Cette évolution du statut de Carrie Fisher, passant de starlette sans intérêt à tête de proue de tous les journaux de la galaxie est étonnante à titre individuel. Cependant, dans cette galaxie pas trop lointaine qu’est celle du cinéma actuel, transposée au statut des films Star Wars qui ont été son écrin autant que son cercueil, cette tendance se révèle très inquiétante. Reprenons brièvement : la première trilogie a pu prétendre relever de la contre-culture. Rejetée par les huiles hollywoodiennes et les autorités critiques de l’époque, son évocation inlassable de rebellions et de luttes contre l’autocratie a créé l’illusion d’œuvres dissidentes, contestataires. De plus, leur réalisateur avait déjà signé deux bons films auparavant, également hors des studios dominants, dans la pure lignée du nouvel Hollywood qui n’en finissait alors pas de générer des sueurs froides aux producteurs bien établis. L’ingénieuse synthèse d’éléments tirés d’une multitude de mythologies populaires, le succès financier qui s’ensuivit à leur sortie et une habile campagne commerciale aussi amicale que les campagnes napoléoniennes ou hitlériennes les ont néanmoins été explosifs : de ce statut de films « indépendants », ils se sont transformés en norme de production. De prototype, ils sont devenus le seul type de produits que les majors ne cherchent plus qu’à produire et reproduire, mécaniquement, depuis quarante ans.

Par la conjonction de différentes forces, puissance économique sans bornes, expérience séculaire dans la marquetique cinématographique, dématérialisation des tournages réduits à des images de synthèse, abêtissement des scénarios à une feuille de route millimétrée, la domination de cette forme de cinéma est devenue totale. On est passé d’un art où des artistes s’exprimaient à un système de produits franchisés devant ramener un milliard de dollars chacun. Remarquons bien que le concept de « franchise » provient d’ailleurs d’accords commerciaux. Dans le cadre de l’industrie agro-alimentaire, il a permis, par exemple, de perpétrer, en à peine un demi-siècle, des dégâts incontestables et irrémédiables sur la qualité générale de notre alimentation, la condition humaine et l’avenir de la planète. Et, pourtant, il est devenu l’alpha et l’oméga, la nouvelle matrice qui semble conformer le cinéma actuel, notamment aux États-Unis, toujours à la pointe des évolutions.

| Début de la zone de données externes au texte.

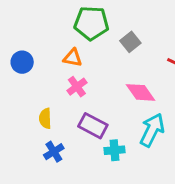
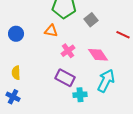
pink cross: (77, 87) -> (68, 51), moved
yellow semicircle: (45, 118) -> (16, 73), moved
blue cross: (54, 152) -> (13, 97), moved, turned -32

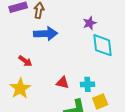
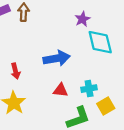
blue arrow: (46, 34) -> (57, 58), moved
red arrow: (25, 61) -> (16, 71), turned 48

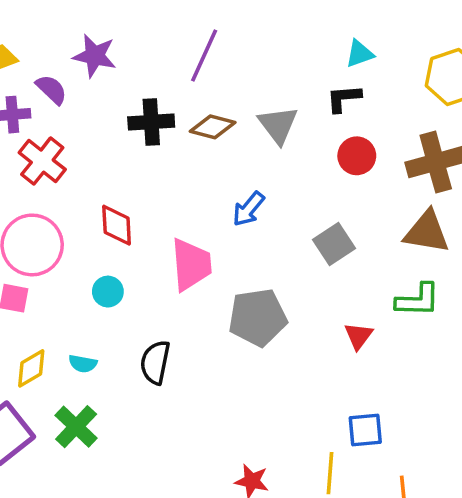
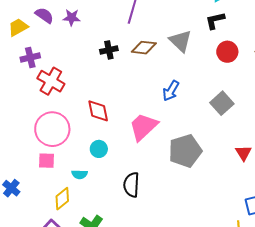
purple star: (95, 56) -> (72, 18), size x0.7
purple semicircle: (51, 89) -> (44, 15), moved
black cross: (151, 122) -> (109, 50), size x0.7
pink trapezoid: (191, 265) -> (143, 127), turned -120
cyan semicircle: (83, 364) -> (80, 174), moved

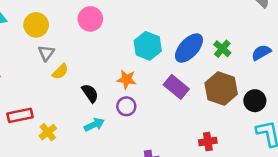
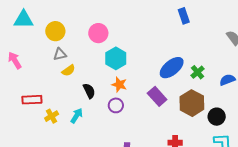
cyan hexagon: (148, 46) -> (116, 58), moved
gray triangle: (46, 53) -> (60, 54), turned 32
cyan arrow: (94, 125) -> (77, 116), moved, turned -42

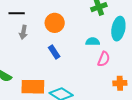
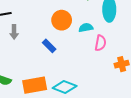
orange circle: (55, 23) -> (62, 20), moved

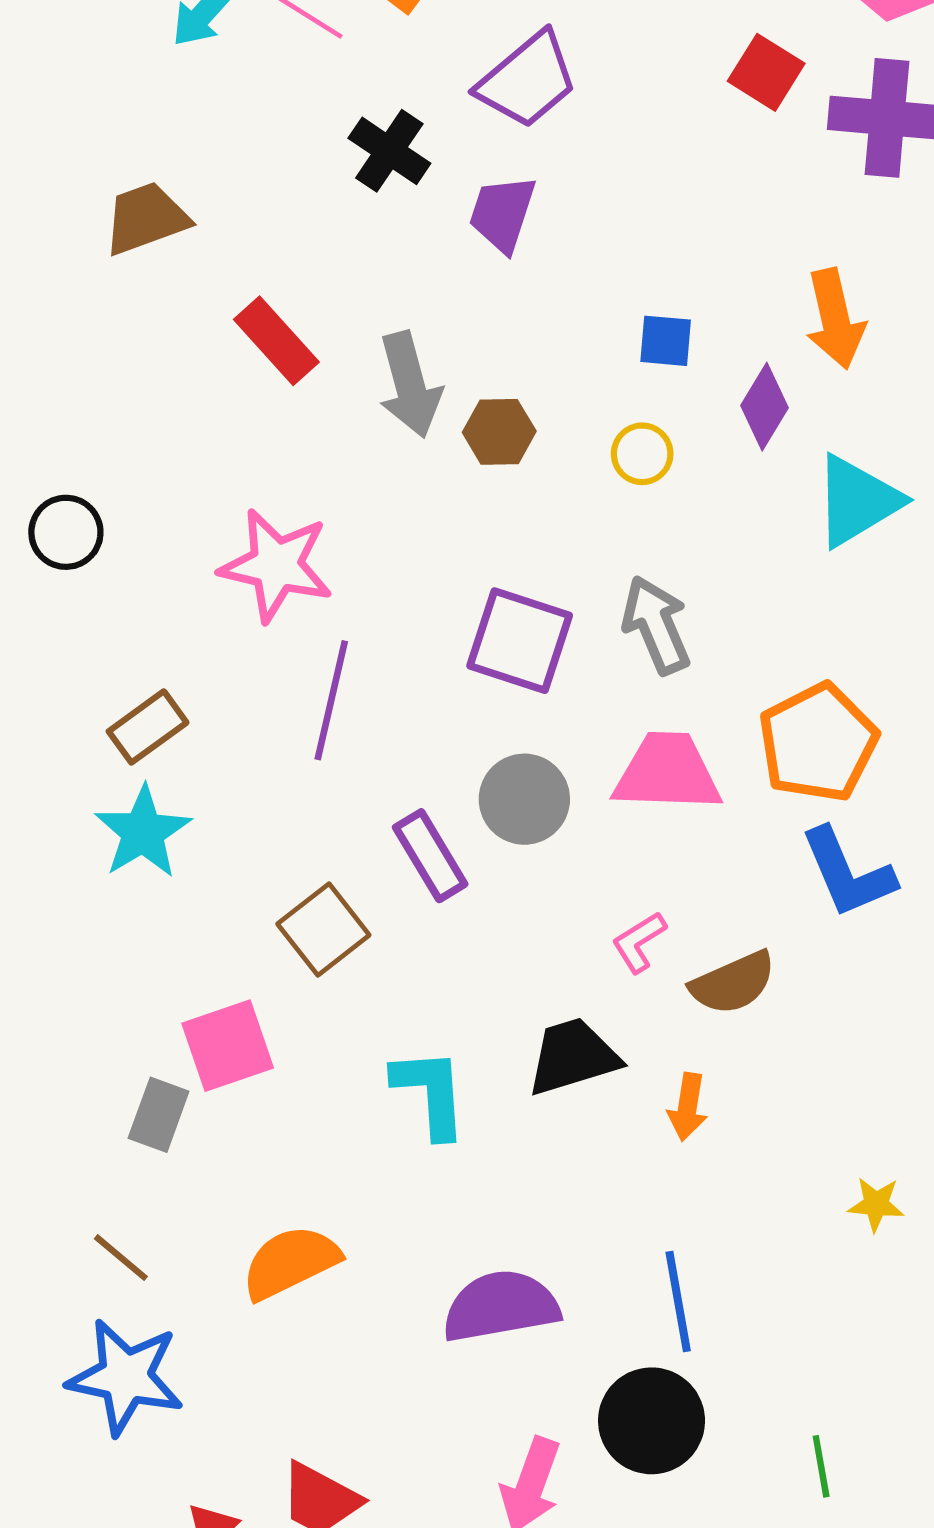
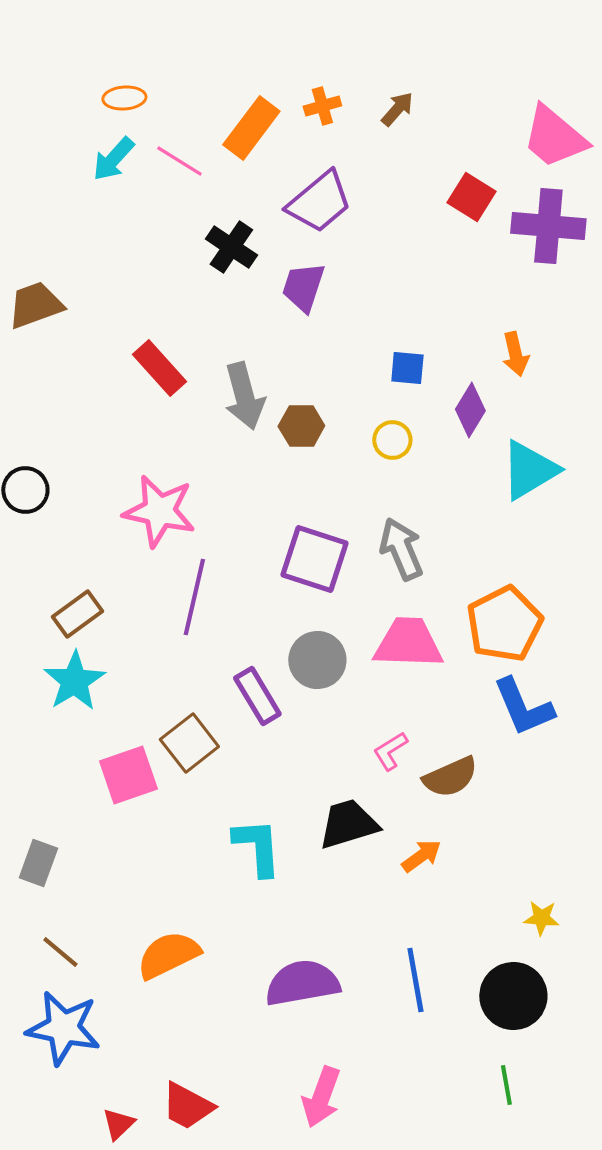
brown trapezoid: (146, 218) -> (35, 305), moved
orange arrow: (835, 319) -> (515, 354), size x0.7
pink square: (228, 1046) -> (128, 775), moved
orange arrow: (688, 1107) -> (421, 856), turned -135
gray rectangle: (159, 1115) -> (38, 863), moved
black circle: (652, 1421) -> (513, 996), moved

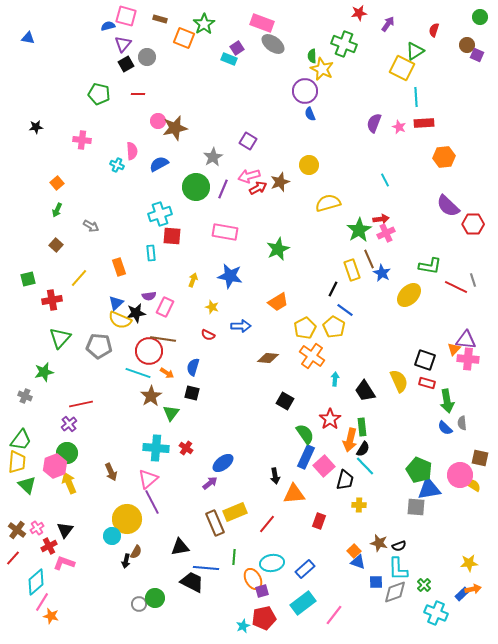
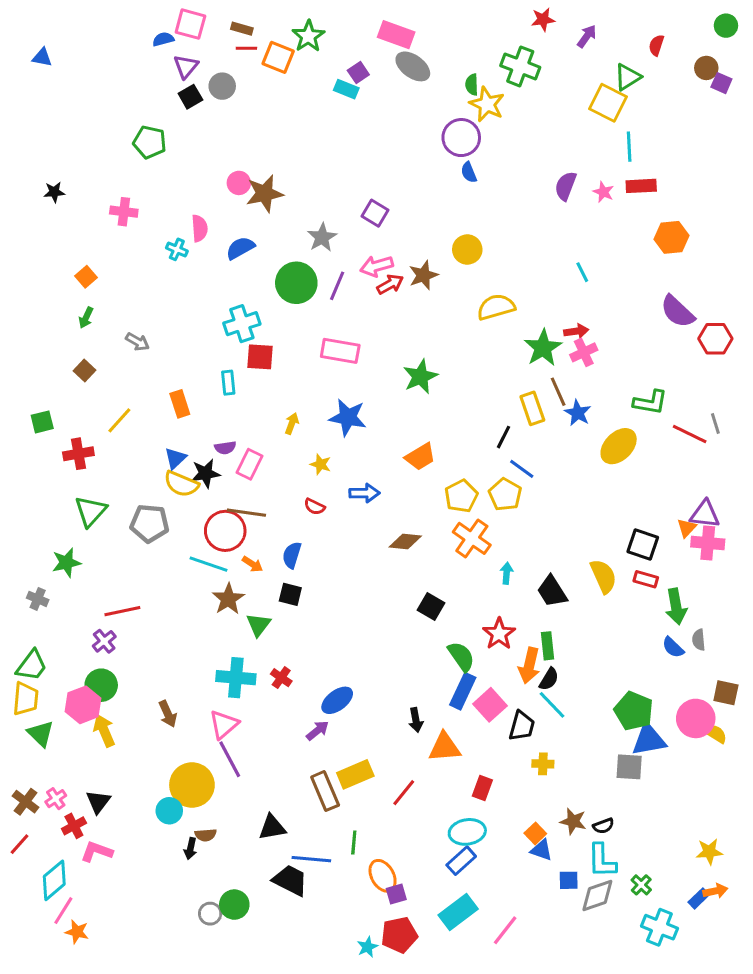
red line: (138, 94) -> (246, 48), moved
brown semicircle: (136, 552) -> (206, 835), turned 56
cyan ellipse: (272, 563) -> (467, 832), moved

Finissons par une anecdote : fait peu connu, Walt Disney avait des ambitions bien au-delà de ses dessins animés ; il avait, notamment, conçu, dessiné et projeté de construire une ville entière qu’il promouvait ardemment. Heureusement, ce projet ne vit jamais le jour et fut transformé en centre d’attraction plus grand que Paris. Mais son empire commercial, fondé sur l’illustration de contes du siècle précédent, vient de produire, en 2016, les cinq plus gros succès de l’année. Et cela sans compter la sortie du dernier… Star Wars.